THE TASK
Copy every line from the data below in which the string "Document" can be found.

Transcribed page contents
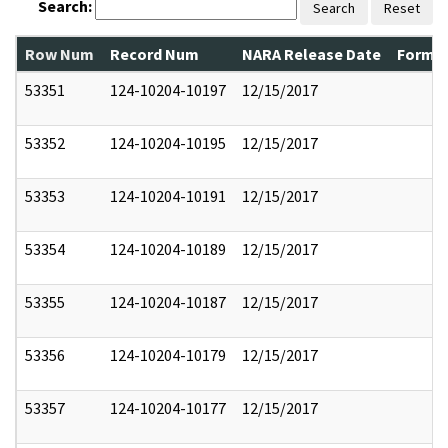
Search:
Search
Reset
Row Num
Record Num
NARA Release Date
Former
53351
124-10204-10197
12/15/2017
53352
124-10204-10195
12/15/2017
53353
124-10204-10191
12/15/2017
53354
124-10204-10189
12/15/2017
53355
124-10204-10187
12/15/2017
53356
124-10204-10179
12/15/2017
53357
124-10204-10177
12/15/2017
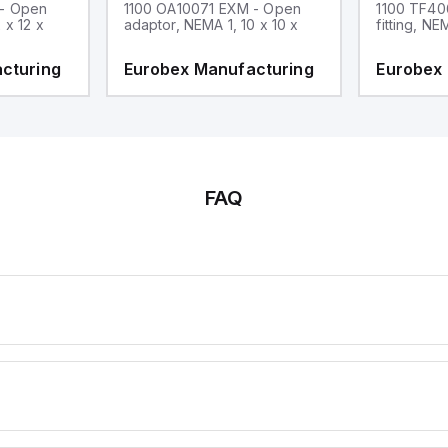
 - Open
1100 OA10071 EXM - Open
1100 TF40
 x 12 x
adaptor, NEMA 1, 10 x 10 x
fitting, NE
cturing
Eurobex Manufacturing
Eurobex
FAQ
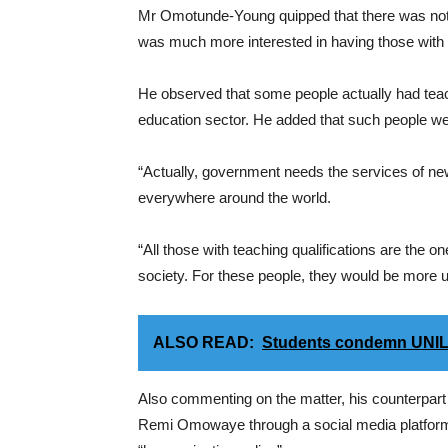
Mr Omotunde-Young quipped that there was nothi
was much more interested in having those with t
He observed that some people actually had teachi
education sector. He added that such people we
“Actually, government needs the services of new t
everywhere around the world.
“All those with teaching qualifications are the o
society. For these people, they would be more u
ALSO READ:
Students condemn UNIL
Also commenting on the matter, his counterpart 
Remi Omowaye through a social media platform 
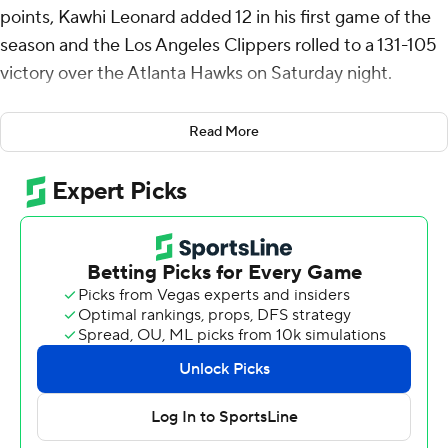
points, Kawhi Leonard added 12 in his first game of the
season and the Los Angeles Clippers rolled to a 131-105
victory over the Atlanta Hawks on Saturday night.
Leonard, who missed the Clippers’ first 34 games with
Read More
what the team described as right knee injury recovery,
played 19 minutes. He was 4 of 11 from the floor,
including three 3-pointers, along with three rebounds
and one assist.
Ivica Zubac had 18 points and 18 rebounds as the
Clippers snapped a two-game losing streak. Amir Coffey
had 17 points.
Trae Young led Atlanta with 20 points and 14 assists.
De’Andre Hunter had 18 points for the Hawks who have
dropped their last three after winning four straight.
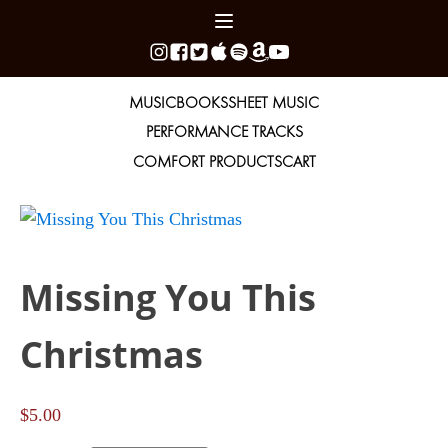
MUSIC
BOOKS
SHEET MUSIC
PERFORMANCE TRACKS
COMFORT PRODUCTS
CART
Missing You This
Christmas
$
5.00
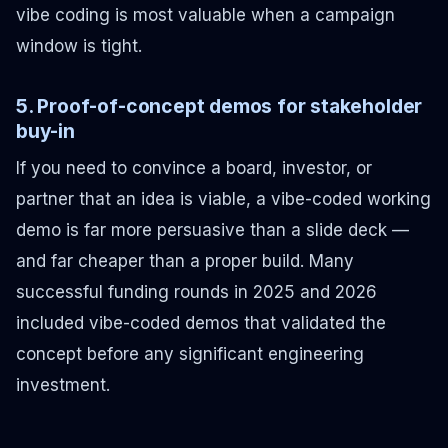
vibe coding is most valuable when a campaign
window is tight.
5. Proof-of-concept demos for stakeholder
buy-in
If you need to convince a board, investor, or
partner that an idea is viable, a vibe-coded working
demo is far more persuasive than a slide deck —
and far cheaper than a proper build. Many
successful funding rounds in 2025 and 2026
included vibe-coded demos that validated the
concept before any significant engineering
investment.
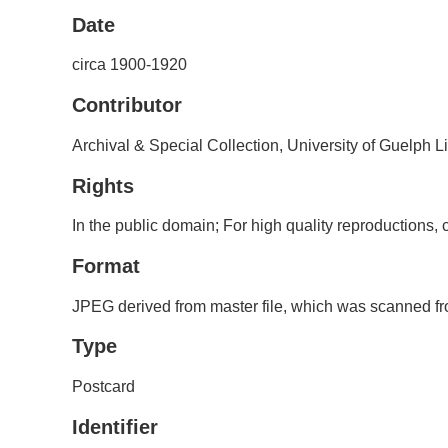
Date
circa 1900-1920
Contributor
Archival & Special Collection, University of Guelph L
Rights
In the public domain; For high quality reproductions
Format
JPEG derived from master file, which was scanned fro
Type
Postcard
Identifier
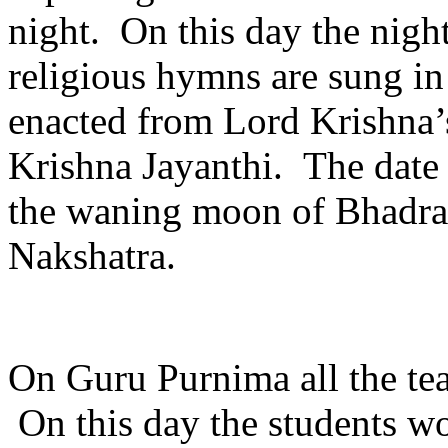
night. On this day the night
religious hymns are sung in
enacted from Lord Krishna’s 
Krishna Jayanthi. The date f
the waning moon of Bhadra
Nakshatra.
On Guru Purnima all the tea
On this day the students wor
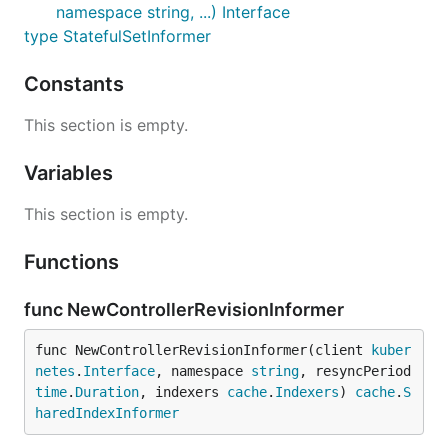
namespace string, ...) Interface
type StatefulSetInformer
Constants
This section is empty.
Variables
This section is empty.
Functions
func NewControllerRevisionInformer
func NewControllerRevisionInformer(client 
kuber
netes
.
Interface
, namespace 
string
, resyncPeriod 
time
.
Duration
, indexers 
cache
.
Indexers
) 
cache
.
S
haredIndexInformer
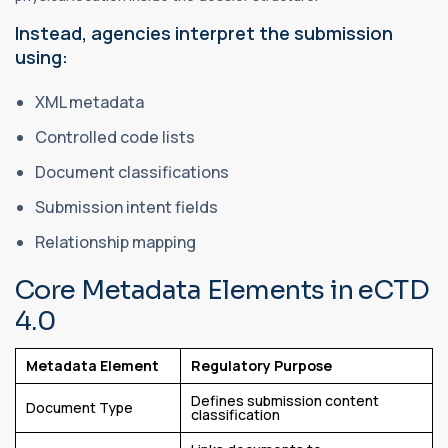
Instead, agencies interpret the submission
using:
XML metadata
Controlled code lists
Document classifications
Submission intent fields
Relationship mapping
Core Metadata Elements in eCTD
4.0
Metadata Element
Regulatory Purpose
Defines submission content
Document Type
classification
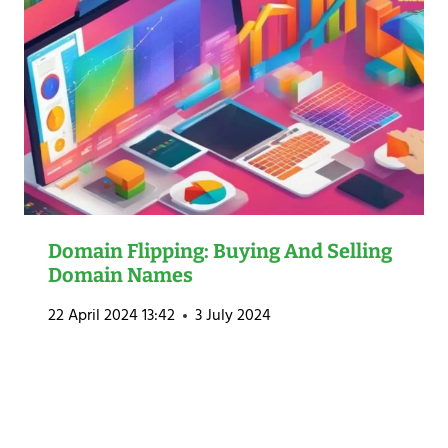
Domain Flipping: Buying And Selling
Domain Names
22 April 2024 13:42
3 July 2024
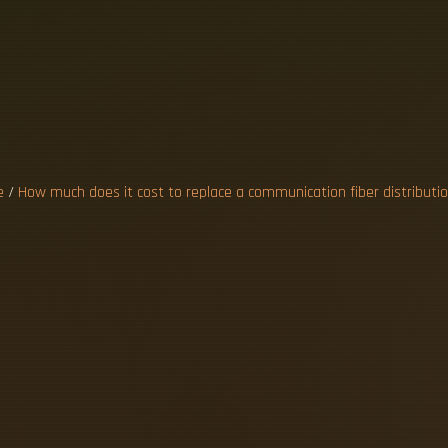
E
A
C
O
M
M
U
D
I
S
T
R
I
e
/
How much does it cost to replace a communication fiber distributi
0–125A indoor panel runs about $1,200–$2,50
 reach $3,000–$6,000. Assumptions: standar
 single dwelling. 2026 network cabling cost 
sts, Wi-Fi 7 backhaul planning, fiber vs coppe
lly costs $150-$250 per commercial Cat6 dr
e of fibre and associated technology can impa
replace. Labour costs vary based on the exp
 provides an in-depth overview of fiber optic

SOLUTION FOR THIS TASK
Document classifications
Document Type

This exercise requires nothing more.